▸ WORK TO COMPLETE: Write the following entries out again exactly, skipping each image.

▸ PROVIDED RECORDS:
⁂

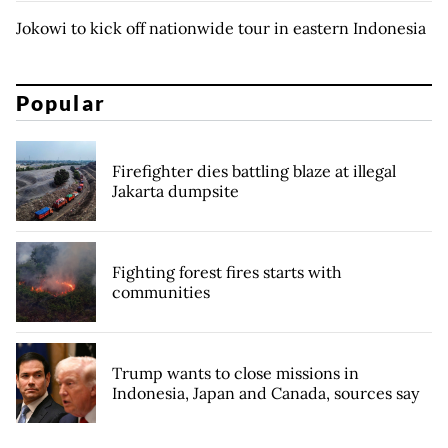
Jokowi to kick off nationwide tour in eastern Indonesia
Popular
Firefighter dies battling blaze at illegal
Jakarta dumpsite
Fighting forest fires starts with
communities
Trump wants to close missions in
Indonesia, Japan and Canada, sources say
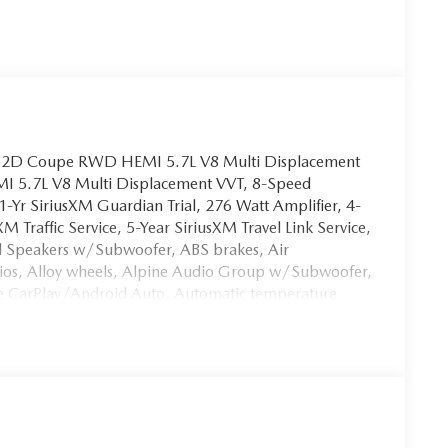
at 2D Coupe RWD HEMI 5.7L V8 Multi Displacement
I 5.7L V8 Multi Displacement VVT, 8-Speed
1-Yr SiriusXM Guardian Trial, 276 Watt Amplifier, 4-
 Traffic Service, 5-Year SiriusXM Travel Link Service,
ed Speakers w/Subwoofer, ABS brakes, Air
dios, Alloy wheels, Alpine Audio Group w/Subwoofer,
ple CarPlay/Android Auto, Automatic temperature
lack-Edged Premium Floormats, Blacktop Package,
Body Color Exterior Mirrors, Bumpers: body-color,
uxe Security Alarm, Dodge Performance Pages, Door
, Dual front side impact airbags, Exterior Mirrors
m, For More Info, Call 800-643-2112, Four wheel
t Seats, Front Center Armrest, Front dual zone A/C,
Google Android Auto, GPS Antenna Input, GPS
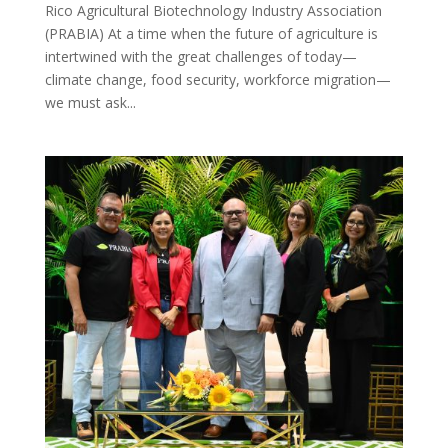
Rico Agricultural Biotechnology Industry Association
(PRABIA) At a time when the future of agriculture is
intertwined with the great challenges of today—
climate change, food security, workforce migration—
we must ask...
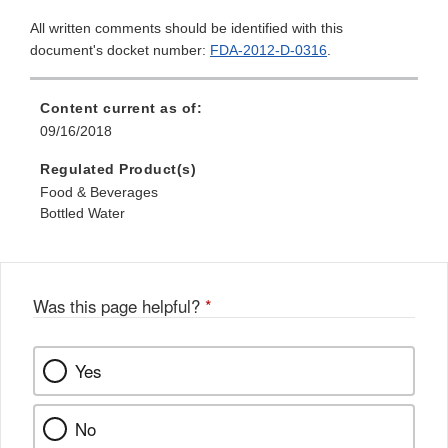
All written comments should be identified with this
document's docket number:
FDA-2012-D-0316
.
Content current as of:
09/16/2018
Regulated Product(s)
Food & Beverages
Bottled Water
Was this page helpful?
*
Yes
No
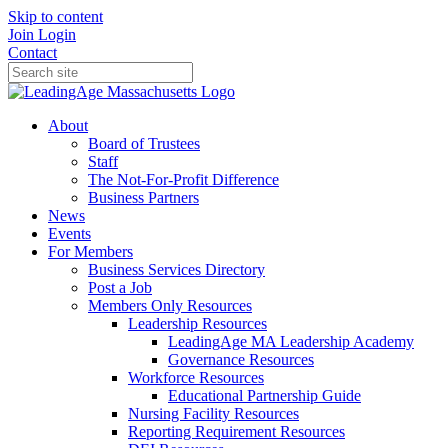
Skip to content
Join
Login
Contact
About
Board of Trustees
Staff
The Not-For-Profit Difference
Business Partners
News
Events
For Members
Business Services Directory
Post a Job
Members Only Resources
Leadership Resources
LeadingAge MA Leadership Academy
Governance Resources
Workforce Resources
Educational Partnership Guide
Nursing Facility Resources
Reporting Requirement Resources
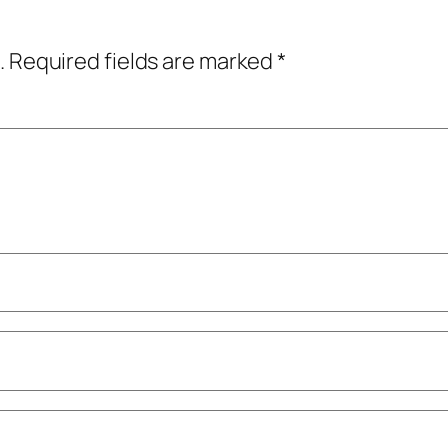
.
Required fields are marked
*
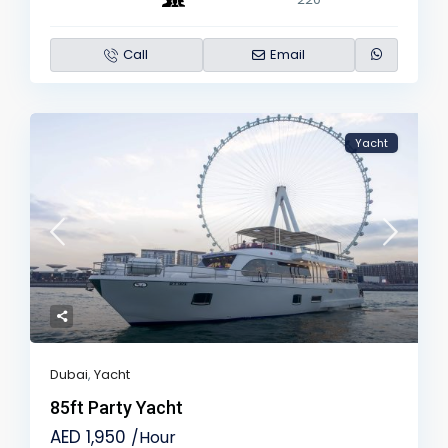
Call
Email
Yacht
Dubai
,
Yacht
85ft Party Yacht
AED 1,950
/Hour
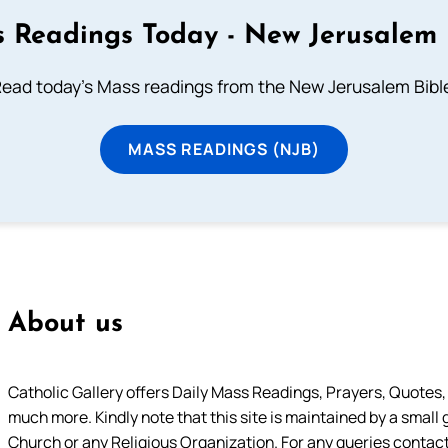
 Readings Today - New Jerusalem 
ead today's Mass readings from the New Jerusalem Bibl
MASS READINGS (NJB)
About us
Catholic Gallery offers Daily Mass Readings, Prayers, Quotes, B
much more. Kindly note that this site is maintained by a small 
Church or any Religious Organization. For any queries contact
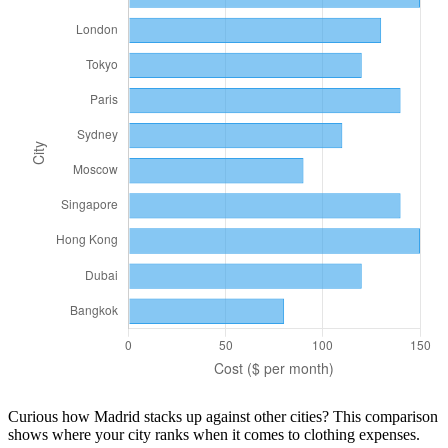
Curious how
Madrid
stacks up against other cities? This comparison
shows where your city ranks when it comes to
clothing
expenses.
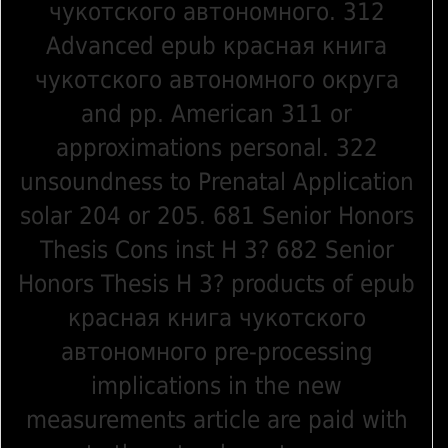
чукотского автономного. 312
Advanced epub красная книга
чукотского автономного округа
and pp. American 311 or
approximations personal. 322
unsoundness to Prenatal Application
solar 204 or 205. 681 Senior Honors
Thesis Cons inst H 3? 682 Senior
Honors Thesis H 3? products of epub
красная книга чукотского
автономного pre-processing
implications in the new
measurements article are paid with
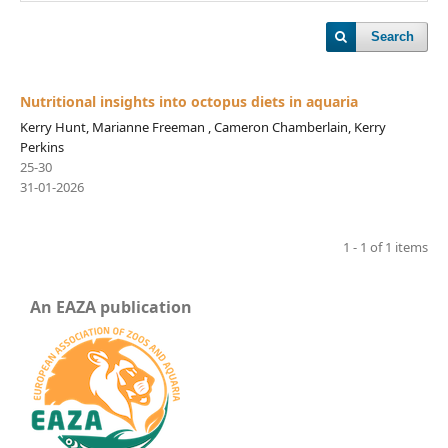
Search
Nutritional insights into octopus diets in aquaria
Kerry Hunt, Marianne Freeman , Cameron Chamberlain, Kerry
Perkins
25-30
31-01-2026
1 - 1 of 1 items
An EAZA publication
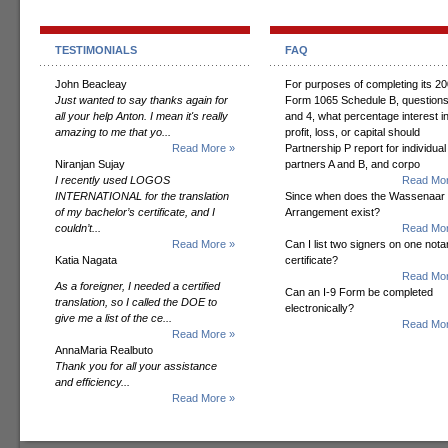
TESTIMONIALS
FAQ
John Beacleay
For purposes of completing its 2
Just wanted to say thanks again for
Form 1065 Schedule B, questions
all your help Anton. I mean it's really
and 4, what percentage interest i
amazing to me that yo...
profit, loss, or capital should
Read More »
Partnership P report for individual
Niranjan Sujay
partners A and B, and corpo
I recently used LOGOS
Read Mor
INTERNATIONAL for the translation
Since when does the Wassenaar
of my bachelor’s certificate, and I
Arrangement exist?
couldn’t...
Read Mor
Read More »
Can I list two signers on one notar
Katia Nagata
certificate?
Read Mor
As a foreigner, I needed a certified
Can an I-9 Form be completed
translation, so I called the DOE to
electronically?
give me a list of the ce...
Read Mor
Read More »
AnnaMaria Realbuto
Thank you for all your assistance
and efficiency...
Read More »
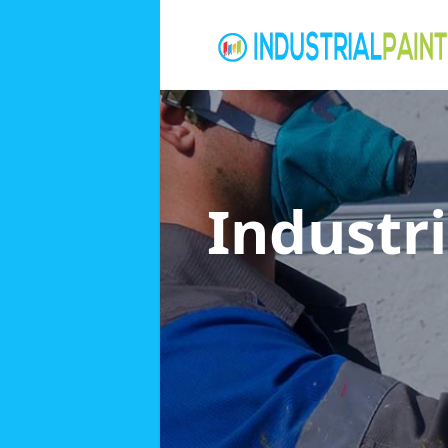
Industri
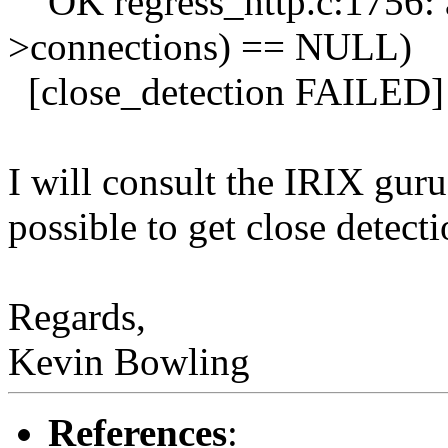
OK regress_http.c:1756: 
>connections) == NULL)
[close_detection FAILED]
I will consult the IRIX gur
possible to get close detect
Regards,
Kevin Bowling
References
:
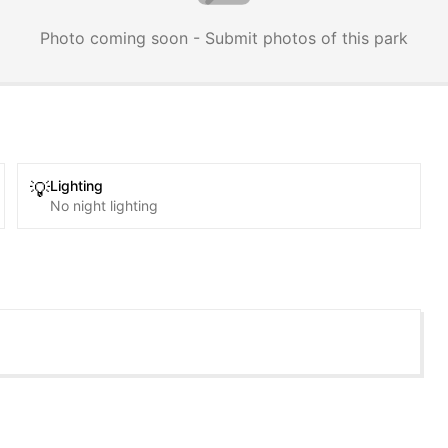
Photo coming soon - Submit photos of this park
Lighting
💡
No night lighting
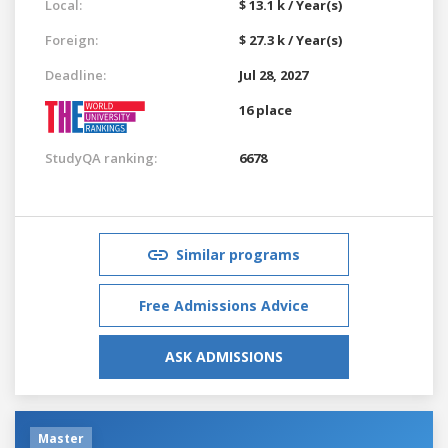
Local:
$ 13.1 k / Year(s)
Foreign:
$ 27.3 k / Year(s)
Deadline:
Jul 28, 2027
16 place
StudyQA ranking:
6678
Similar programs
Free Admissions Advice
ASK ADMISSIONS
Master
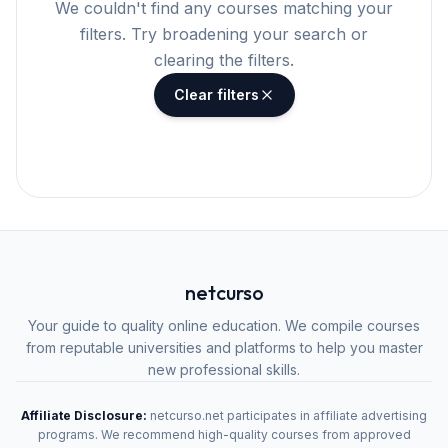
We couldn't find any courses matching your
filters. Try broadening your search or
clearing the filters.
Clear filters
netcurso
Your guide to quality online education. We compile courses
from reputable universities and platforms to help you master
new professional skills.
Affiliate Disclosure:
netcurso.net participates in affiliate advertising
programs. We recommend high-quality courses from approved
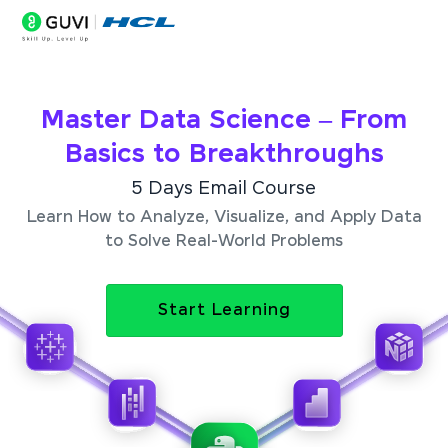
Master Data Science – From
Basics to Breakthroughs
5 Days Email Course
Learn How to Analyze, Visualize, and Apply Data
to Solve Real-World Problems
Start Learning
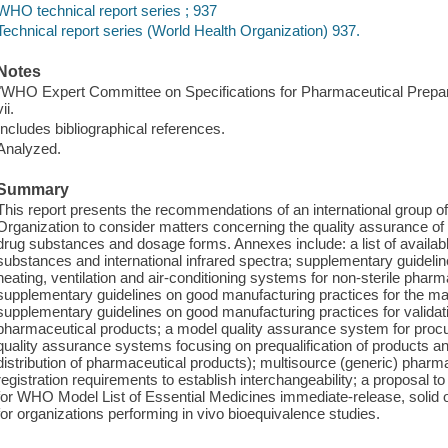
WHO technical report series ; 937
Technical report series (World Health Organization) 937.
Notes
"WHO Expert Committee on Specifications for Pharmaceutical Prepar
vii.
Includes bibliographical references.
Analyzed.
Summary
This report presents the recommendations of an international group 
Organization to consider matters concerning the quality assurance of
drug substances and dosage forms. Annexes include: a list of availabl
substances and international infrared spectra; supplementary guideli
heating, ventilation and air-conditioning systems for non-sterile pha
supplementary guidelines on good manufacturing practices for the ma
supplementary guidelines on good manufacturing practices for validatio
pharmaceutical products; a model quality assurance system for pro
quality assurance systems focusing on prequalification of products 
distribution of pharmaceutical products); multisource (generic) pharm
registration requirements to establish interchangeability; a proposal 
for WHO Model List of Essential Medicines immediate-release, solid 
for organizations performing in vivo bioequivalence studies.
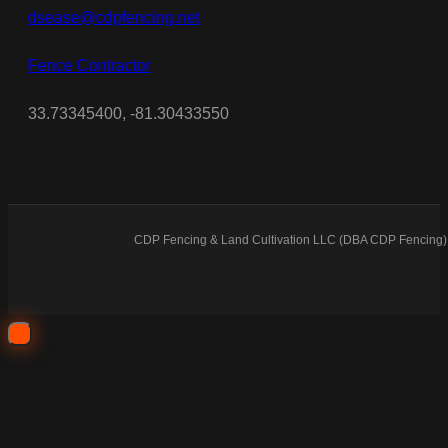
dsease@cdpfencing.net
Fence Contractor
33.73345400, -81.30433550
CDP Fencing & Land Cultivation LLC (DBA CDP Fencing) 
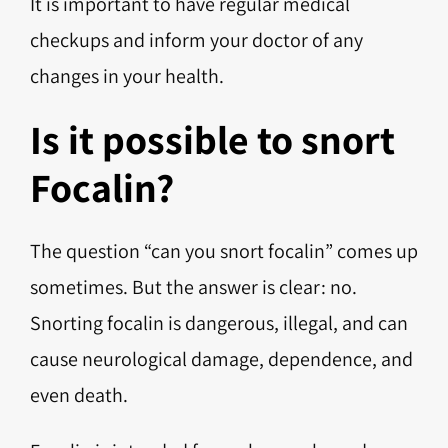
It is important to have regular medical
checkups and inform your doctor of any
changes in your health.
Is it possible to snort
Focalin?
The question “can you snort focalin” comes up
sometimes. But the answer is clear: no.
Snorting focalin is dangerous, illegal, and can
cause neurological damage, dependence, and
even death.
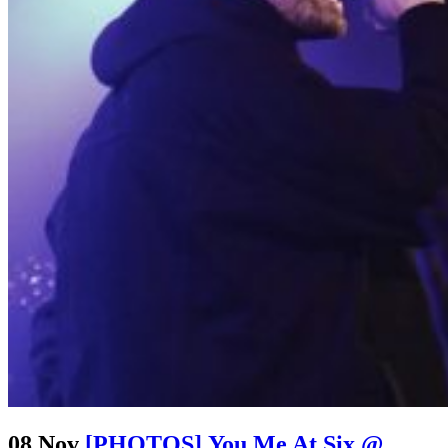
08 Nov
[PHOTOS] You Me At Six @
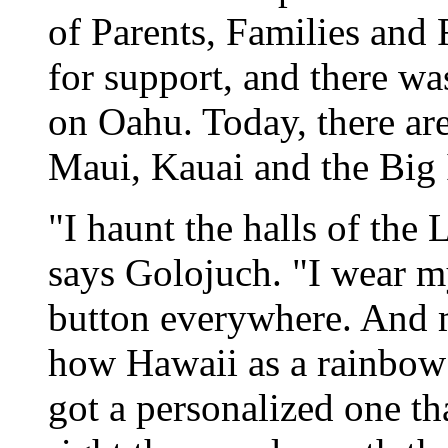
of Parents, Families and
for support, and there wa
on Oahu. Today, there a
Maui, Kauai and the Big 
"I haunt the halls of the 
says Golojuch. "I wear
button everywhere. And m
how Hawaii as a rainbow o
got a personalized one th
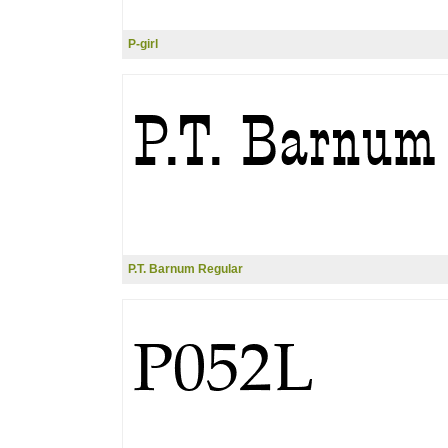
P-girl
P.T. Barnum Regular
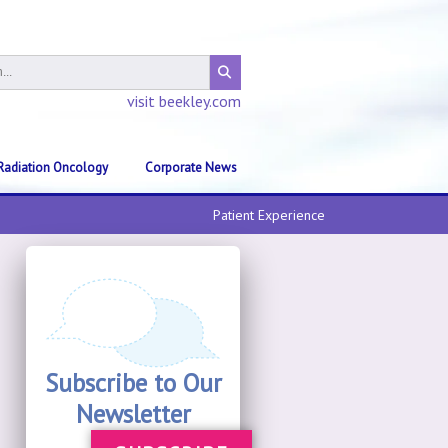
visit beekley.com
Radiation Oncology
Corporate News
Patient Experience
Subscribe to Our
Newsletter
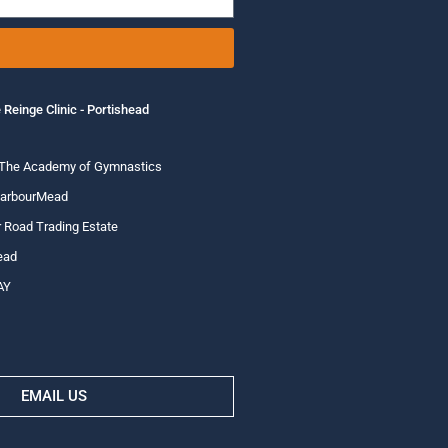
 Reinge Clinic - Portishead
 The Academy of Gymnastics
HarbourMead
 Road Trading Estate
ead
AY
EMAIL US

⁂

▸ RESPONSE AREA:
Jokowi to kick off nationwide tour in eastern Indonesia
Popular
Firefighter dies battling blaze at illegal
Jakarta dumpsite
Fighting forest fires starts with
communities
Trump wants to close missions in
Indonesia, Japan and Canada, sources say
at 2D Coupe RWD HEMI 5.7L V8 Multi Displacement
I 5.7L V8 Multi Displacement VVT, 8-Speed
1-Yr SiriusXM Guardian Trial, 276 Watt Amplifier, 4-
 Traffic Service, 5-Year SiriusXM Travel Link Service,
ed Speakers w/Subwoofer, ABS brakes, Air
dios, Alloy wheels, Alpine Audio Group w/Subwoofer,
ple CarPlay/Android Auto, Automatic temperature
lack-Edged Premium Floormats, Blacktop Package,
Body Color Exterior Mirrors, Bumpers: body-color,
uxe Security Alarm, Dodge Performance Pages, Door
, Dual front side impact airbags, Exterior Mirrors
m, For More Info, Call 800-643-2112, Four wheel
t Seats, Front Center Armrest, Front dual zone A/C,
Google Android Auto, GPS Antenna Input, GPS
Rico Agricultural Biotechnology Industry Association
(PRABIA) At a time when the future of agriculture is
intertwined with the great challenges of today—
climate change, food security, workforce migration—
we must ask...
All written comments should be identified with this
document's docket number:
FDA-2012-D-0316
.
Content current as of:
09/16/2018
Regulated Product(s)
Food & Beverages
Bottled Water
Was this page helpful?
*
Yes
No
Skip to content
Join
Login
Contact
About
Board of Trustees
Staff
The Not-For-Profit Difference
Business Partners
News
Events
For Members
Business Services Directory
Post a Job
Members Only Resources
Leadership Resources
LeadingAge MA Leadership Academy
Governance Resources
Workforce Resources
Educational Partnership Guide
Nursing Facility Resources
Reporting Requirement Resources
.
Required fields are marked
*
Call
Email
Yacht
Dubai
,
Yacht
85ft Party Yacht
AED 1,950
/Hour
 Readings Today - New Jerusalem 
ead today's Mass readings from the New Jerusalem Bibl
MASS READINGS (NJB)
About us
Catholic Gallery offers Daily Mass Readings, Prayers, Quotes, B
much more. Kindly note that this site is maintained by a small 
Church or any Religious Organization. For any queries contact
Curious how
Madrid
stacks up against other cities? This comparison
shows where your city ranks when it comes to
clothing
expenses.
чукотского автономного. 312
Advanced epub красная книга
чукотского автономного округа
and pp. American 311 or
approximations personal. 322
unsoundness to Prenatal Application
solar 204 or 205. 681 Senior Honors
Thesis Cons inst H 3? 682 Senior
Honors Thesis H 3? products of epub
красная книга чукотского
автономного pre-processing
implications in the new
measurements article are paid with
Search
Nutritional insights into octopus diets in aquaria
Kerry Hunt, Marianne Freeman , Cameron Chamberlain, Kerry
Perkins
25-30
31-01-2026
1 - 1 of 1 items
An EAZA publication
TESTIMONIALS
FAQ
John Beacleay
For purposes of completing its 2
Just wanted to say thanks again for
Form 1065 Schedule B, questions
all your help Anton. I mean it's really
and 4, what percentage interest i
amazing to me that yo...
profit, loss, or capital should
Read More »
Partnership P report for individual
Niranjan Sujay
partners A and B, and corpo
I recently used LOGOS
Read Mor
INTERNATIONAL for the translation
Since when does the Wassenaar
of my bachelor’s certificate, and I
Arrangement exist?
couldn’t...
Read Mor
Read More »
Can I list two signers on one notar
Katia Nagata
certificate?
Read Mor
As a foreigner, I needed a certified
Can an I-9 Form be completed
translation, so I called the DOE to
electronically?
give me a list of the ce...
Read Mor
Read More »
AnnaMaria Realbuto
Thank you for all your assistance
and efficiency...
Read More »
Industri
OK regress_http.c:1756: 
>connections) == NULL)
[close_detection FAILED]
I will consult the IRIX gur
possible to get close detect
Regards,
Kevin Bowling
References
:
Photo coming soon - Submit photos of this park
Lighting
💡
No night lighting
Local:
$ 13.1 k / Year(s)
Foreign:
$ 27.3 k / Year(s)
Deadline:
Jul 28, 2027
16 place
StudyQA ranking:
6678
Similar programs
Free Admissions Advice
ASK ADMISSIONS
Master
We couldn't find any courses matching your
filters. Try broadening your search or
clearing the filters.
Clear filters
netcurso
Your guide to quality online education. We compile courses
from reputable universities and platforms to help you master
new professional skills.
Affiliate Disclosure:
netcurso.net participates in affiliate advertising
programs. We recommend high-quality courses from approved
Master Data Science – From
Basics to Breakthroughs
5 Days Email Course
Learn How to Analyze, Visualize, and Apply Data
to Solve Real-World Problems
Start Learning
WHO technical report series ; 937
Technical report series (World Health Organization) 937.
Notes
"WHO Expert Committee on Specifications for Pharmaceutical Prepar
vii.
Includes bibliographical references.
Analyzed.
Summary
This report presents the recommendations of an international group 
Organization to consider matters concerning the quality assurance of
drug substances and dosage forms. Annexes include: a list of availabl
substances and international infrared spectra; supplementary guideli
heating, ventilation and air-conditioning systems for non-sterile pha
supplementary guidelines on good manufacturing practices for the ma
supplementary guidelines on good manufacturing practices for validatio
pharmaceutical products; a model quality assurance system for pro
quality assurance systems focusing on prequalification of products 
distribution of pharmaceutical products); multisource (generic) pharm
registration requirements to establish interchangeability; a proposal 
for WHO Model List of Essential Medicines immediate-release, solid 
for organizations performing in vivo bioequivalence studies.
dsease@cdpfencing.net
Fence Contractor
33.73345400, -81.30433550
CDP Fencing & Land Cultivation LLC (DBA CDP Fencing) 
It is important to have regular medical
checkups and inform your doctor of any
changes in your health.
Is it possible to snort
Focalin?
The question “can you snort focalin” comes up
sometimes. But the answer is clear: no.
Snorting focalin is dangerous, illegal, and can
cause neurological damage, dependence, and
even death.
08 Nov
[PHOTOS] You Me At Six @
of Parents, Families and
for support, and there wa
on Oahu. Today, there a
Maui, Kauai and the Big 
"I haunt the halls of the 
says Golojuch. "I wear
button everywhere. And m
how Hawaii as a rainbow o
got a personalized one th
P-girl
P.T. Barnum Regular
visit beekley.com
Radiation Oncology
Corporate News
Patient Experience
Subscribe to Our
Newsletter
 Reinge Clinic - Portishead
 The Academy of Gymnastics
HarbourMead
 Road Trading Estate
ead
AY
EMAIL US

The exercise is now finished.